#### What to produce
What lines in the records below include the word "Schedule"? Return each one.

#### Data entries
----------

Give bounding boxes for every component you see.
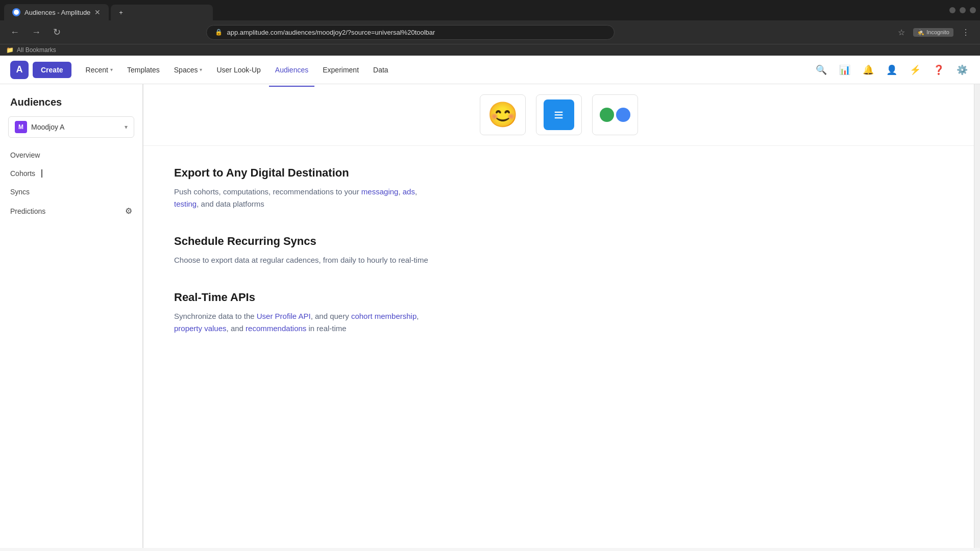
new-tab-button[interactable]: + bbox=[111, 5, 213, 20]
messaging-link[interactable]: messaging bbox=[361, 187, 399, 196]
tab-close-button[interactable]: ✕ bbox=[94, 8, 101, 16]
browser-tabs: Audiences - Amplitude ✕ + bbox=[0, 0, 980, 20]
org-chevron-down-icon: ▾ bbox=[125, 123, 128, 131]
person-icon-button[interactable]: 👤 bbox=[884, 62, 899, 78]
address-bar[interactable]: 🔒 app.amplitude.com/audiences/moodjoy2/?… bbox=[206, 25, 615, 40]
bookmarks-bar: 📁 All Bookmarks bbox=[0, 44, 980, 56]
ads-link[interactable]: ads bbox=[403, 187, 415, 196]
bookmarks-label: All Bookmarks bbox=[17, 46, 56, 54]
browser-actions: ☆ 🕵 Incognito ⋮ bbox=[894, 26, 974, 39]
sidebar-item-label: Syncs bbox=[10, 188, 30, 196]
org-selector[interactable]: M Moodjoy A ▾ bbox=[8, 116, 134, 138]
feature-export-desc: Push cohorts, computations, recommendati… bbox=[174, 186, 429, 210]
google-logo-icon bbox=[600, 108, 630, 122]
search-icon-button[interactable]: 🔍 bbox=[814, 62, 829, 78]
browser-chrome: Audiences - Amplitude ✕ + ← → ↻ 🔒 app.am… bbox=[0, 0, 980, 56]
incognito-label: Incognito bbox=[926, 29, 949, 35]
chevron-down-icon: ▾ bbox=[200, 67, 202, 72]
feature-api-title: Real-Time APIs bbox=[174, 291, 943, 304]
chart-icon-button[interactable]: 📊 bbox=[837, 62, 852, 78]
url-text: app.amplitude.com/audiences/moodjoy2/?so… bbox=[227, 29, 435, 36]
cohort-membership-link[interactable]: cohort membership bbox=[351, 312, 416, 320]
org-avatar: M bbox=[15, 121, 27, 133]
tab-favicon bbox=[12, 8, 20, 16]
incognito-icon: 🕵 bbox=[917, 29, 924, 36]
code-icon-button[interactable]: ⚡ bbox=[908, 62, 923, 78]
smile-logo-icon: 😊 bbox=[487, 101, 518, 129]
bookmarks-icon: 📁 bbox=[6, 46, 14, 54]
nav-item-recent[interactable]: Recent ▾ bbox=[80, 62, 119, 78]
close-window-button[interactable] bbox=[970, 7, 976, 13]
bookmark-button[interactable]: ☆ bbox=[894, 26, 909, 39]
nav-item-user-lookup[interactable]: User Look-Up bbox=[210, 62, 266, 78]
sidebar-item-syncs[interactable]: Syncs bbox=[0, 183, 142, 201]
sidebar-item-label: Overview bbox=[10, 151, 40, 159]
feature-export-title: Export to Any Digital Destination bbox=[174, 166, 943, 180]
forward-button[interactable]: → bbox=[28, 25, 45, 40]
app-container: A Create Recent ▾ Templates Spaces ▾ Use… bbox=[0, 56, 980, 548]
feature-export: Export to Any Digital Destination Push c… bbox=[174, 166, 943, 210]
refresh-button[interactable]: ↻ bbox=[49, 24, 65, 40]
green-circle-icon bbox=[600, 108, 614, 122]
nav-item-audiences[interactable]: Audiences bbox=[269, 62, 314, 78]
lock-icon: 🔒 bbox=[215, 29, 223, 36]
extensions-button[interactable]: ⋮ bbox=[958, 26, 974, 39]
nav-item-experiment[interactable]: Experiment bbox=[316, 62, 365, 78]
create-button[interactable]: Create bbox=[33, 62, 71, 78]
minimize-button[interactable] bbox=[949, 7, 955, 13]
sidebar-item-overview[interactable]: Overview bbox=[0, 146, 142, 164]
main-content: 😊 ≡ bbox=[143, 84, 974, 548]
back-button[interactable]: ← bbox=[6, 25, 23, 40]
bell-icon-button[interactable]: 🔔 bbox=[861, 62, 876, 78]
recommendations-link[interactable]: recommendations bbox=[246, 324, 306, 333]
feature-syncs-desc: Choose to export data at regular cadence… bbox=[174, 254, 429, 266]
predictions-icon: ⚙ bbox=[125, 206, 132, 216]
browser-controls: ← → ↻ 🔒 app.amplitude.com/audiences/mood… bbox=[0, 20, 980, 44]
org-name: Moodjoy A bbox=[31, 123, 64, 131]
nav-items: Recent ▾ Templates Spaces ▾ User Look-Up… bbox=[80, 62, 395, 78]
feature-syncs: Schedule Recurring Syncs Choose to expor… bbox=[174, 235, 943, 266]
logo-item-smile: 😊 bbox=[480, 94, 526, 135]
nav-right: 🔍 📊 🔔 👤 ⚡ ❓ ⚙️ bbox=[814, 62, 970, 78]
feature-api: Real-Time APIs Synchronize data to the U… bbox=[174, 291, 943, 335]
sidebar: Audiences M Moodjoy A ▾ Overview Cohorts bbox=[0, 84, 143, 548]
logo-item-intercom: ≡ bbox=[536, 94, 582, 135]
nav-item-templates[interactable]: Templates bbox=[121, 62, 166, 78]
sidebar-item-predictions[interactable]: Predictions ⚙ bbox=[0, 201, 142, 221]
help-icon-button[interactable]: ❓ bbox=[931, 62, 946, 78]
logo-item-google bbox=[592, 94, 638, 135]
active-tab[interactable]: Audiences - Amplitude ✕ bbox=[4, 4, 109, 20]
settings-icon-button[interactable]: ⚙️ bbox=[954, 62, 970, 78]
sidebar-nav: Overview Cohorts Syncs Predictions ⚙ bbox=[0, 146, 142, 221]
features-section: Export to Any Digital Destination Push c… bbox=[143, 146, 974, 380]
content-card: 😊 ≡ bbox=[143, 84, 974, 548]
chevron-down-icon: ▾ bbox=[110, 67, 113, 72]
logos-section: 😊 ≡ bbox=[143, 84, 974, 146]
sidebar-item-label: Predictions bbox=[10, 207, 45, 215]
user-profile-api-link[interactable]: User Profile API bbox=[257, 312, 311, 320]
blue-circle-icon bbox=[616, 108, 630, 122]
amplitude-logo[interactable]: A bbox=[10, 61, 29, 79]
maximize-button[interactable] bbox=[960, 7, 966, 13]
sidebar-title: Audiences bbox=[0, 92, 142, 116]
nav-item-spaces[interactable]: Spaces ▾ bbox=[168, 62, 209, 78]
property-values-link[interactable]: property values bbox=[174, 324, 227, 333]
tab-title: Audiences - Amplitude bbox=[24, 9, 90, 16]
top-nav: A Create Recent ▾ Templates Spaces ▾ Use… bbox=[0, 56, 980, 84]
sidebar-item-cohorts[interactable]: Cohorts bbox=[0, 164, 142, 183]
svg-point-0 bbox=[14, 10, 19, 15]
intercom-logo-icon: ≡ bbox=[544, 99, 574, 130]
feature-api-desc: Synchronize data to the User Profile API… bbox=[174, 310, 429, 335]
incognito-badge: 🕵 Incognito bbox=[913, 28, 953, 37]
feature-syncs-title: Schedule Recurring Syncs bbox=[174, 235, 943, 248]
content-area: Audiences M Moodjoy A ▾ Overview Cohorts bbox=[0, 84, 980, 548]
testing-link[interactable]: testing bbox=[174, 199, 197, 208]
sidebar-item-label: Cohorts bbox=[10, 169, 35, 178]
scrollbar[interactable] bbox=[974, 84, 980, 548]
nav-item-data[interactable]: Data bbox=[367, 62, 395, 78]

----------

#### Task response
feature-syncs: Schedule Recurring Syncs Choose to expor… bbox=[174, 235, 943, 266]
feature-syncs-title: Schedule Recurring Syncs bbox=[174, 235, 943, 248]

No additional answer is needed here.